Y así fue: pérdida tonta de Banega nada más empezar, carrerón de Adama y penalti de Diego Carlos más tonto todavía. Dos de los elementos más fiables del Sevilla coaligados para regalar un gol que Raúl Jiménez no convirtió porque Bono aguantó lo indecible y atajó el lanzamiento del mexicano. Tuvo mucha suerte el Sevilla con la inspiración de su portero, porque la esencia conservadora del conjunto anglo-luso convertía en especialmente enojosa la circunstancia de verlo en ventaja. Si con el empate a cero su plan era estar replegadito para lanzar a sus flechas, con un chicharro en la cazuela…

El susto espabiló a los sevillistas, que enseguida replicaron con un disparo insidioso de Suso y un cabezazo de En-Nesyri, los dos refuerzos invernales y sorpresas de los octavos que mantuvo en su alineación, intacta, Lopetegui. La primera parte, en cualquier modo, murió de vieja y por miedo: el que exudaban ambos banquillos, timoneados por entrenadores prudentes, que así lo transmitían a sus futbolistas. “Prohibido equivocarse”, era la consigna, un modo apenas refinado de cortar las propias alas.

Todo cambió tras el paso por boxes.

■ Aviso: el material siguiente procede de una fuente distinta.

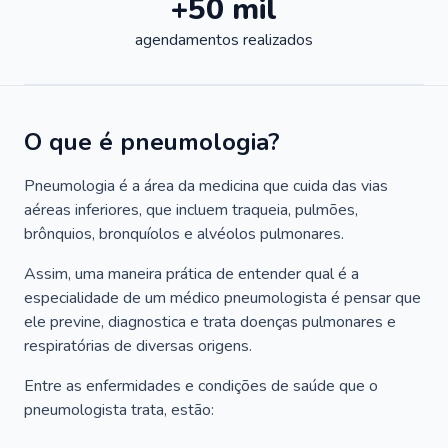
+50 mil
agendamentos realizados
O que é pneumologia?
Pneumologia é a área da medicina que cuida das vias
aéreas inferiores, que incluem traqueia, pulmões,
brônquios, bronquíolos e alvéolos pulmonares.
Assim, uma maneira prática de entender qual é a
especialidade de um médico pneumologista é pensar que
ele previne, diagnostica e trata doenças pulmonares e
respiratórias de diversas origens.
Entre as enfermidades e condições de saúde que o
pneumologista trata, estão:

Los Wolves, fatigados, se arracimaron ante su área y el Sevilla fue copando el terreno británico. Se asomó primero, marchó después al toque de tambor, con los centrales acampados en el círculo central para impedir las salidas del rival; y, finalmente, con la insistencia de un martillo pilón, un asedio en toda regla mediante el que se generaban ocasiones de ésas que añoran un delantero competente, el que sigue sin tener esta plantilla: Joan Jordán se entretuvo para remachar un centro de Ocampos, En-Nesyri se fabricó una con mucho mérito pero culminó con un tiro flojo y Koundé, solo, cabeceó alto un centro maravilloso de Suso; y Rui Patricio sacó una mano providencial en una falta de Banega. Doce córneres a cero, marcó el grafismo televisivo en el minuto 84. Tenía que llegar. O no, ¿por qué habría de llegar?  Llegó el decimotercer saque de esquina a falta de tres minutos. Suso vio que Banega estaba solo en la posición del extremo zurdo. Se la dio, claro, el rosarino tuvo tiempo para pensar ningún defensor se sintió con fuerza para saltar a presionarle y mandó un pase teledirigido a la cabeza de Ocampos, que marcó gracias a un espectacular giro de cuello. En semis, el Manchester United, o sea, que Su Graciosa Majestad manda por fin a sus mejores escuadrones. Pinta más igualado, vale, pero el Sevilla sigue siendo favorito.

Ficha Técnica

Wolverhampton Wanderers (0): Rui Patricio, Boly, Coady, Saiss, Doherty, Dendoncker, Joao Moutinho (Pedro Neto, minuto 71), Rubén Neves, Vinagre, Adama Traoré (Diogo Jota, minuto 78) y Raúl Jiménez.

Sevilla FC (1): Bono, Jesús Navas, Koundé, Diego Carlos, Reguilón, Fernando, Joan Jordán (‘Mudo’ Vázquez, minuto 84), Banega, Ocampos, Suso (Munir, minuto 88) y En-Nesyri (De Jong, minuto 84).

Goles: 1-0, minuto 87: Ocampos.

Árbitro: Daniele Orsato (italiano). Amarillas para Diego Carlos, Saiss y Rubén Neves.

El mejor del Encuentro

Banega

Dio el gol y se volvió a jugar como él quiso. Una pena que se marche. Otro partidazo ante el Wolverhampton.